Pêche : «La commercialisation pose encore problème»
Les Inspirations ÉCO : Six ans après le lancement de la stratégie «Halieutis», en tant que professionnel, quel bilan dressez-vous de cette feuille de route ?
Abderrahmane Sarroud : On note avec satisfaction les résultats de la stratégie Halieutis, puisqu’avant son lancement, le secteur était en manque de visibilité avec un désordre sur le plan de la gestion des ports et pêcheries en plus de l’informel et bien d’autres. Aujourd’hui, la stratégie a apporté des solutions concrètes (aménagement de pêcheries, repos biologiques, quotas, VMS, caisses en plastique…) pour plusieurs volets en fonction des axes de la stratégie, notamment la compétitivité, la performance et la durabilité. Sur ce dernier point, la production est passée en 2011 de moins d’1 million de tonnes à 1,3 million de tonnes en 2016. Et ce, malgré l’instauration des arrêts biologiques et plans d’aménagement des pêcheries, réalisés actuellement à hauteur de 95%. Pour les mesures de contrôle, notamment le VMS, l’ensemble des professionnels respectent les plans d’aménagement. Par contre, les amendes enregistrées ne sont pas liées à la pêche dans les zones interdites, mais à des problèmes techniques liés aux appareils ou à des cas exceptionnels liés à la pêche de juvéniles.
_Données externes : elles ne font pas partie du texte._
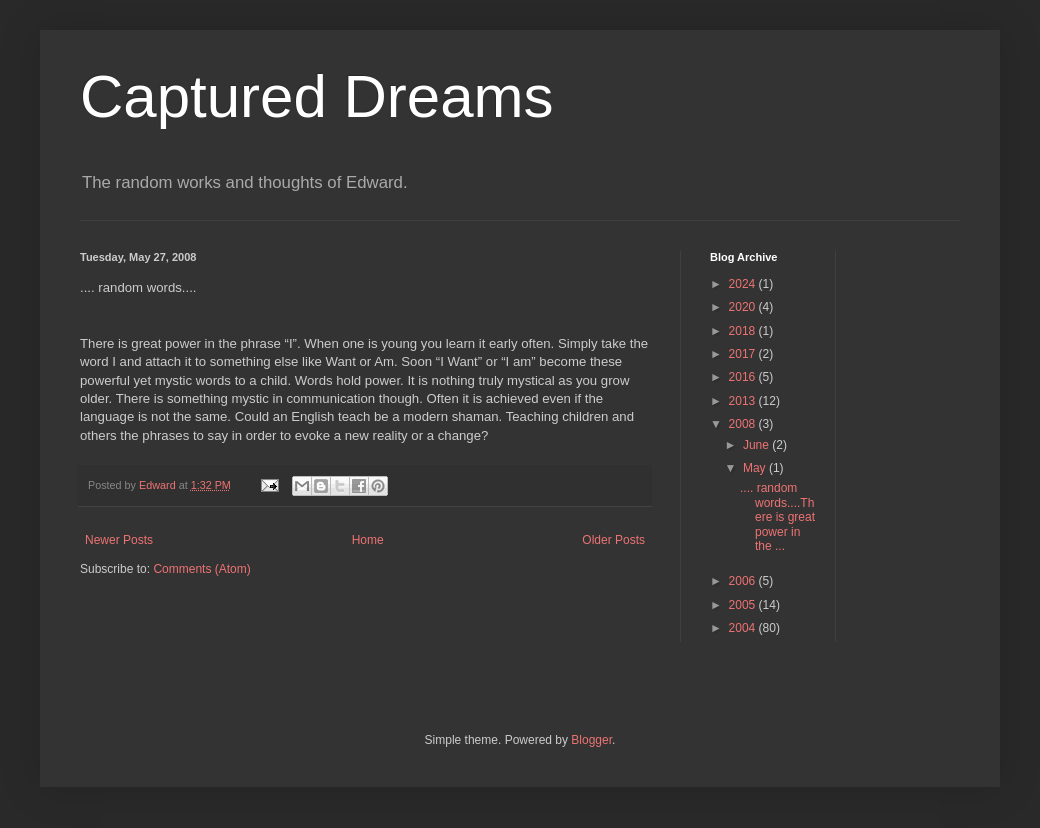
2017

Qu’en est-il des autres indicateurs ?
En plus de l’évolution de la production, le volet de la compétitivité s’est également amélioré. L’export est passé de 370.000 tonnes en 2011 à 600.000 tonnes en 2016. De plus, le coût ou le capital de l’outil de production qui est le bateau est passé de 3 MDH à 8 MDH, à cause de ce climat de confiance. Pour le système de quotas, qui est lancé, cette année, en faveur des navires des sardiniers, à Dakhla, c’est un dispositif approprié, à condition de l’assimiler. En effet, cette mesure permet de valoriser le prix des captures et sauvegarder la ressource.
Quels sont les volets auxquels il faut encore accorder plus d’attention ?
C’est la question de la commercialisation qui pose encore problème. Il faut revoir le système de façon à donner aux professionnels la liberté, de commercialiser, leurs captures, en dehors des halles, avec bien sûr le paiement des taxes et autres redevances.
Il y a quelques jours, les sardiniers ont pris une décision d’arrêter l’activité, réclamant une augmentation de prix. Est-ce que c’est l’instauration de quota qui a motivé cette grève ou s’agit-il d’autres facteurs ?
La grève a été motivée par deux facteurs. Il y avait un manque de marins pêcheurs à cause de la procédure complexe de livraison des fascicules. Aujourd’hui, on a fait face à cette contrainte, mais c’est le problème de la valorisation de captures qui a essentiellement entraîné cette grève. En effet, la sardine est vendue à 2,20 DH le kilo. C’est pourquoi, les industriels ont compris cette revendication et ils ont accepté l’augmentation, à hauteur de 15 centimes par kilo.
Le renouvellement de la flotte est une question inévitable face au dépassement de l’âge moyen des navires. Ne pensez-vous pas que la stratégie a donné moins d’importance à ce volet, malgré le lancement du programme Ibhar axé sur la modernisation ?
Le renouvellement de la flotte a été pris en considération puisque le programme Ibhar a donné l’importance à la mise à niveau des navires et le renouvellement à travers la modernisation de la flotte. Rien qu’au niveau de l’Atlantique-Centre, nous avions traité 180 dossiers appartenant à la pêche côtière, soit 80% de la flotte régionale, avec un budget global de subventions qui a dépassé 180 MDH et la création de 5.000 nouveaux emplois. C’est grâce aux commandes du chantier naval, étalées sur l’année 2020 et qui émanent de toutes les régions que ces postes seront créés. La moyenne de fabrication est de 60 bateaux en bois chaque année, dont 30 à Agadir et 30 à Tan-Tan. Cependant, le problème du renouvellement se pose essentiellement pour la pêche hauturière qui n’a pas manifesté auparavant son intérêt pour ce programme.
La question des rejets de poissons non conformes aux captures autorisées et aux quotas fixés lors des sorties en mer constituent toujours problème. Comment peut-on résoudre ce problème ?
Il faut être clair. Quand le capitaine de pêche effectue des sorties en mer, il connaît le type de poisson dans les zones grâce aux technologies utilisées. Ces dernières (dont les sonars) permettent d’identifier les volumes de poissons, les espèces, mais aussi les dimensions. C’est pourquoi, les raisons avancées sont de faux arguments. D’autant plus que cette problématique concerne essentiellement la zone de Dakhla. C’est pourquoi, il faut sensibiliser les professionnels et procéder également à des sanctions.